Seattle made it a point in the preseason to focus on finishing drives after they struggled with third down and red zone conversions against the Chargers in August. But the issue reared its head again in the season opener – the Seahawks were 0 for 5 on third downs by the end of the first half and finished the game 2 of 12 (17 percent). The two issues are, obviously, connected.
“Third downs were lousy,” coach Pete Carroll said. “We didn’t run the ball as well as we wanted to and we wound up getting sacked a bunch of times. Those are just similar issues and I’m disappointed on the offensive side.”
Don’t worry Seahawks fans, there’s definitely a bright side
The Seahawks may not be leaving Denver with the win, but there were some encouraging performances from Week 1.
Free safety Earl Thomas announced his return with a bang, picking off a pass from Keenum to set up a Seattle touchdown in the first quarter. The team rested him throughout the game, and he should be able to build up his playing time next week away from the mile-high altitude in Denver.
Fellow safety Bradley McDougald nabbed two interceptions, in addition to his five tackles and two passes defended.
Wilson connected with Dissly for a few explosive plays. Dissly finished the night with 105 yards and a touchdown on three catches.
The running game may not have had the performance Carroll was expecting, but second-year pro Chris Carson had the play of the night: a 24-yard run that included a hurdle over Broncos cornerback Bradley Roby.
Oh my Chris Carson…😮
— FOX Sports: NFL (@NFLonFOX) September 9, 2018
It’s also fair to acknowledge that Seattle is playing with a host of new faces, both on the team and on the coaching staff.

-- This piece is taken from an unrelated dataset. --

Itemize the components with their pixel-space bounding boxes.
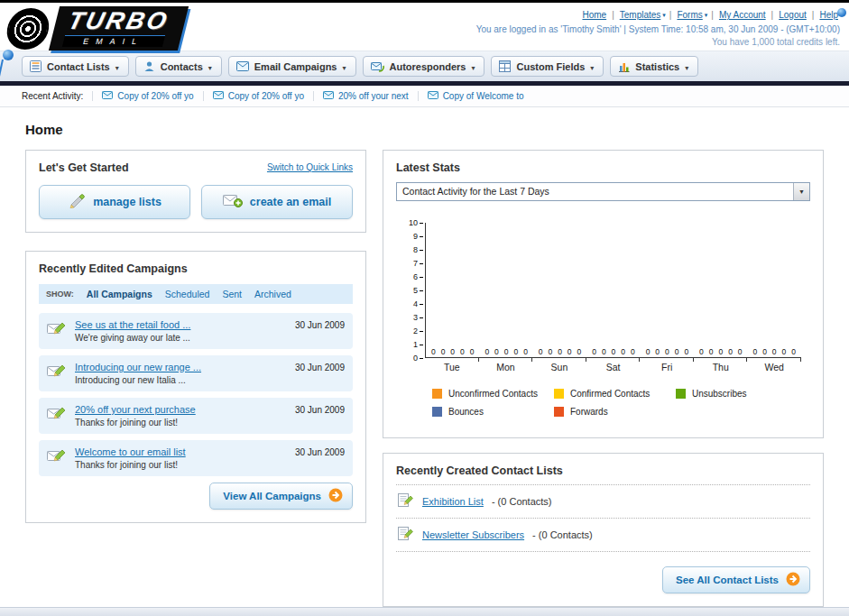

With cornerback Byron Maxwell on the injured reserve, Dontae Johnson was slated to be Seattle’s starter at right corner. But the team placed Johnson on IR Saturday, forcing a start for rookie Tre Flowers, who is making the transition to the position after playing safety his entire college career. Likewise, with longtime veteran K.J. Wright sidelined (knee), it was rookie linebacker Shaquem Griffin who got the call to start at weakside linebacker.
Learning curves are to be expected with any team in Week 1. With Seattle, those learning curves will be part of a season-long focus as they enter their most trying season yet.